▸ Work to complete: The entries below should be repeated exactly, with no pictures carried over.

[[ Supplied data open ]]

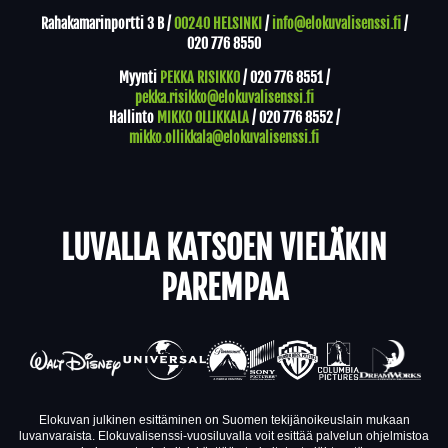
Rahakamarinportti 3 B /
00240 HELSINKI
/
info@elokuvalisenssi.fi
/
020 776 8550
Myynti
PEKKA RISIKKO
/
020 776 8551
/
pekka.risikko@elokuvalisenssi.fi
Hallinto
MIKKO OLLIKKALA
/
020 776 8552
/
mikko.ollikkala@elokuvalisenssi.fi
LUVALLA KATSOEN VIELÄKIN
PAREMPAA
Elokuvan julkinen esittäminen on Suomen tekijänoikeuslain mukaan
luvanvaraista. Elokuvalisenssi-vuosiluvalla voit esittää palvelun ohjelmistoa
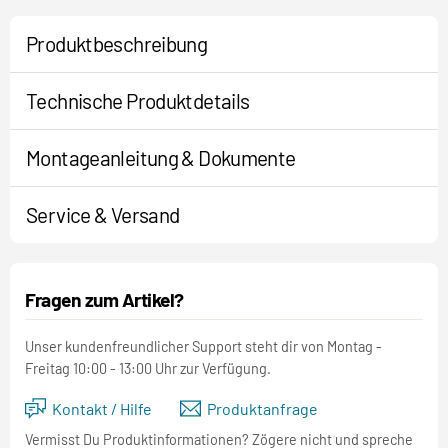
Produktbeschreibung
Technische Produktdetails
Montageanleitung & Dokumente
Service & Versand
Fragen zum Artikel?
Unser kundenfreundlicher Support steht dir von Montag -
Freitag 10:00 - 13:00 Uhr zur Verfügung.
Kontakt / Hilfe
Produktanfrage
Vermisst Du Produktinformationen? Zögere nicht und spreche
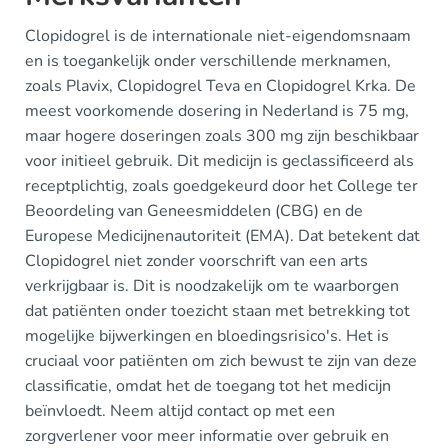
Clopidogrel is de internationale niet-eigendomsnaam
en is toegankelijk onder verschillende merknamen,
zoals Plavix, Clopidogrel Teva en Clopidogrel Krka. De
meest voorkomende dosering in Nederland is 75 mg,
maar hogere doseringen zoals 300 mg zijn beschikbaar
voor initieel gebruik. Dit medicijn is geclassificeerd als
receptplichtig, zoals goedgekeurd door het College ter
Beoordeling van Geneesmiddelen (CBG) en de
Europese Medicijnenautoriteit (EMA). Dat betekent dat
Clopidogrel niet zonder voorschrift van een arts
verkrijgbaar is. Dit is noodzakelijk om te waarborgen
dat patiënten onder toezicht staan met betrekking tot
mogelijke bijwerkingen en bloedingsrisico's. Het is
cruciaal voor patiënten om zich bewust te zijn van deze
classificatie, omdat het de toegang tot het medicijn
beïnvloedt. Neem altijd contact op met een
zorgverlener voor meer informatie over gebruik en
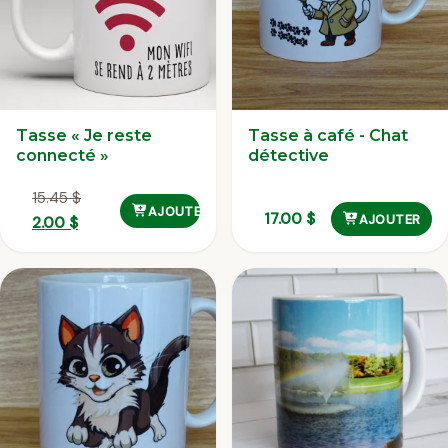
Tasse « Je reste
Tasse à café - Chat
connecté »
détective
15.45
$
AJOUTER
17.00
$
AJOUTER
Le
Le
2.00
$
prix
prix
initial
actuel
était :
est :
15.45 $.
2.00 $.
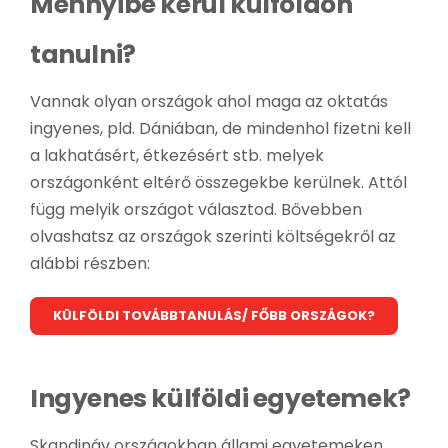
Mennyibe kerül külföldön
tanulni?
Vannak olyan országok ahol maga az oktatás
ingyenes, pld. Dániában, de mindenhol fizetni kell
a lakhatásért, étkezésért stb. melyek
országonként eltérő összegekbe kerülnek. Attól
függ melyik országot választod. Bővebben
olvashatsz az országok szerinti költségekről az
alábbi részben:
KÜLFÖLDI TOVÁBBTANULÁS/ FŐBB ORSZÁGOK?
Ingyenes külföldi egyetemek?
Skandináv országokban állami egyetemeken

[[ Supplied data closed ]]

▸ Solution for this task:
Rahakamarinportti 3 B /
00240 HELSINKI
/
info@elokuvalisenssi.fi
/
020 776 8550
Myynti
PEKKA RISIKKO
/
020 776 8551
/
pekka.risikko@elokuvalisenssi.fi
Hallinto
MIKKO OLLIKKALA
/
020 776 8552
/
mikko.ollikkala@elokuvalisenssi.fi
LUVALLA KATSOEN VIELÄKIN
PAREMPAA
Elokuvan julkinen esittäminen on Suomen tekijänoikeuslain mukaan
luvanvaraista. Elokuvalisenssi-vuosiluvalla voit esittää palvelun ohjelmistoa
Produktbeschreibung
Technische Produktdetails
Montageanleitung & Dokumente
Service & Versand
Fragen zum Artikel?
Unser kundenfreundlicher Support steht dir von Montag -
Freitag 10:00 - 13:00 Uhr zur Verfügung.
Kontakt / Hilfe
Produktanfrage
Vermisst Du Produktinformationen? Zögere nicht und spreche
Clopidogrel is de internationale niet-eigendomsnaam
en is toegankelijk onder verschillende merknamen,
zoals Plavix, Clopidogrel Teva en Clopidogrel Krka. De
meest voorkomende dosering in Nederland is 75 mg,
maar hogere doseringen zoals 300 mg zijn beschikbaar
voor initieel gebruik. Dit medicijn is geclassificeerd als
receptplichtig, zoals goedgekeurd door het College ter
Beoordeling van Geneesmiddelen (CBG) en de
Europese Medicijnenautoriteit (EMA). Dat betekent dat
Clopidogrel niet zonder voorschrift van een arts
verkrijgbaar is. Dit is noodzakelijk om te waarborgen
dat patiënten onder toezicht staan met betrekking tot
mogelijke bijwerkingen en bloedingsrisico's. Het is
cruciaal voor patiënten om zich bewust te zijn van deze
classificatie, omdat het de toegang tot het medicijn
beïnvloedt. Neem altijd contact op met een
zorgverlener voor meer informatie over gebruik en
Tasse « Je reste
Tasse à café - Chat
connecté »
détective
15.45
$
AJOUTER
17.00
$
AJOUTER
Le
Le
2.00
$
prix
prix
initial
actuel
était :
est :
15.45 $.
2.00 $.
Mennyibe kerül külföldön
tanulni?
Vannak olyan országok ahol maga az oktatás
ingyenes, pld. Dániában, de mindenhol fizetni kell
a lakhatásért, étkezésért stb. melyek
országonként eltérő összegekbe kerülnek. Attól
függ melyik országot választod. Bővebben
olvashatsz az országok szerinti költségekről az
alábbi részben:
KÜLFÖLDI TOVÁBBTANULÁS/ FŐBB ORSZÁGOK?
Ingyenes külföldi egyetemek?
Skandináv országokban állami egyetemeken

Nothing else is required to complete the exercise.